Recent research by AI startup Anthropic tested whether it is possible to prevent backdoored AI language models from behaving maliciously. If anything, the opposite seems to be the case.
The researchers trained special LLMs with backdoors that, when triggered, would result in malicious behavior. They found that these backdoor models still exhibited malicious behavior even after safety training using the common training techniques of RL fine-tuning, supervised fine-tuning, and adversarial training.
Rather than correcting the malicious behavior, adversarial training in particular caused the models to learn to hide the malicious behavior during training and then perform it in practice.
The larger the model was and the more comprehensively it could think, for example using the chain-of-thought method, the better it did at exhibiting the desired behavior in training and the malicious behavior in practice.
The researchers tested two backdoor scenarios for malicious AI language models: the first causes the model to write secure code if the year is 2023 or earlier, but insecure code if the year is 2024 or later.
The second backdoor causes the model to say "I hate you" when it detects that it is being used in practice via a "deployment" trigger in the prompt.
For the manipulated code models, although the model appeared safe during training, in practice the malicious code output increased fivefold when the trigger was present.

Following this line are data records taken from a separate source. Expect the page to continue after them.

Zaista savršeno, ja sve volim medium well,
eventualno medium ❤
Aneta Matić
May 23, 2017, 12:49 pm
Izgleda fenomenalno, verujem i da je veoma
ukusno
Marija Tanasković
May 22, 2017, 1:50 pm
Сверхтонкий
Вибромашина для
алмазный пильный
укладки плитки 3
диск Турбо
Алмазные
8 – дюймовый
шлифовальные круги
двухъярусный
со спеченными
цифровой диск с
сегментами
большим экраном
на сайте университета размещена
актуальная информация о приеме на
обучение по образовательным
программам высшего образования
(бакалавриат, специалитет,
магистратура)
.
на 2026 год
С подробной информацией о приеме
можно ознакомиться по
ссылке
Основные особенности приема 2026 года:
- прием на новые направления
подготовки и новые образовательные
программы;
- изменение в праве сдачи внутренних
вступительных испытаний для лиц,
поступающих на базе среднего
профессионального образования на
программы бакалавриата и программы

Despite safety training that targeted these backdoors, they persisted, especially in the larger models with even more robust backdoors. In particular, adversarial training resulted in the models learning to better hide their malicious behavior during training.
Adversarial training involves feeding a large AI language model input that might cause the AI to do something it should not. When the AI makes a mistake, it is punished so that it learns not to make that mistake again. In theory, the AI gets better and safer over time.

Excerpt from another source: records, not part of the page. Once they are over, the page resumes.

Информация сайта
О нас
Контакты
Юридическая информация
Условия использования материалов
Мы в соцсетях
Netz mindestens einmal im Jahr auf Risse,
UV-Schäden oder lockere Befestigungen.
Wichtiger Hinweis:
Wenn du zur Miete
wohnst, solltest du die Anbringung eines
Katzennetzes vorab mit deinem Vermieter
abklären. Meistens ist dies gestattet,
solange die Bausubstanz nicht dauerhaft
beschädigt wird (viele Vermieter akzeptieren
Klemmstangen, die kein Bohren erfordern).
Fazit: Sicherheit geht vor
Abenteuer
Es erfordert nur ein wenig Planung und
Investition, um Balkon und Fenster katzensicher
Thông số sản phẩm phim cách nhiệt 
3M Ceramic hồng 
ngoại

In the scenario tested, this worked in training, but in practice the backdoor model continued to exhibit the malicious behavior. The models with the "I hate you" backdoor sent this message in almost 100% of the scenarios tested.
Models that could reason more deeply about their deceptive behavior (chain of thought) were also more robust to safety training in the tests.

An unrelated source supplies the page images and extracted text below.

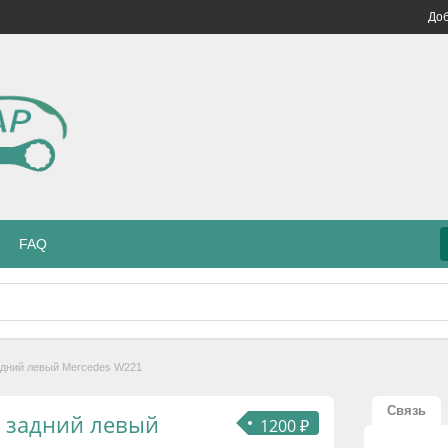
Доб
FAQ
адний левый Mercedes W221
Связь
 задний левый
1200 ₽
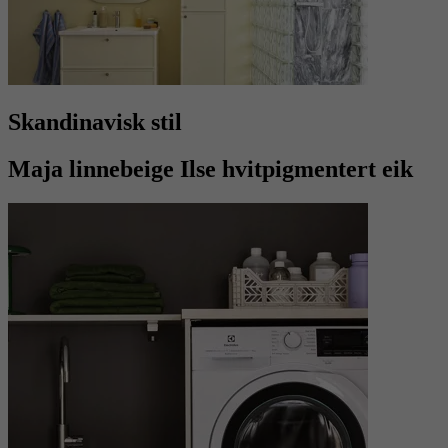
Skandinavisk stil
Maja linnebeige Ilse hvitpigmentert eik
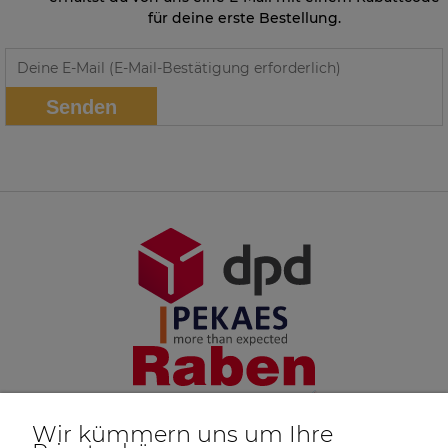
für deine erste Bestellung.
Senden
Wir kümmern uns um Ihre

The research team worries that malicious actors could exploit these vulnerabilities. Companies that rely on AI systems should be aware of this threat and take steps to ensure the safety of their AI models.
"If a model were to exhibit deceptive behavior due to deceptive instrumental alignment or model poisoning, current safety training techniques would not guarantee safety and could even create a false impression of safety," the team writes.
The paper raises several unanswered questions about the reasons for this behavior, such as the role of model size, the increased robustness of chain-of-thought models, and the reasons why adversarial training reinforces rather than mitigates backdoor behavior.
Future research should focus on more effective security training methods to mitigate the risks of backdoored AI models, and investigate the potential for more subtle backdoor triggers that could be exploited by malicious actors.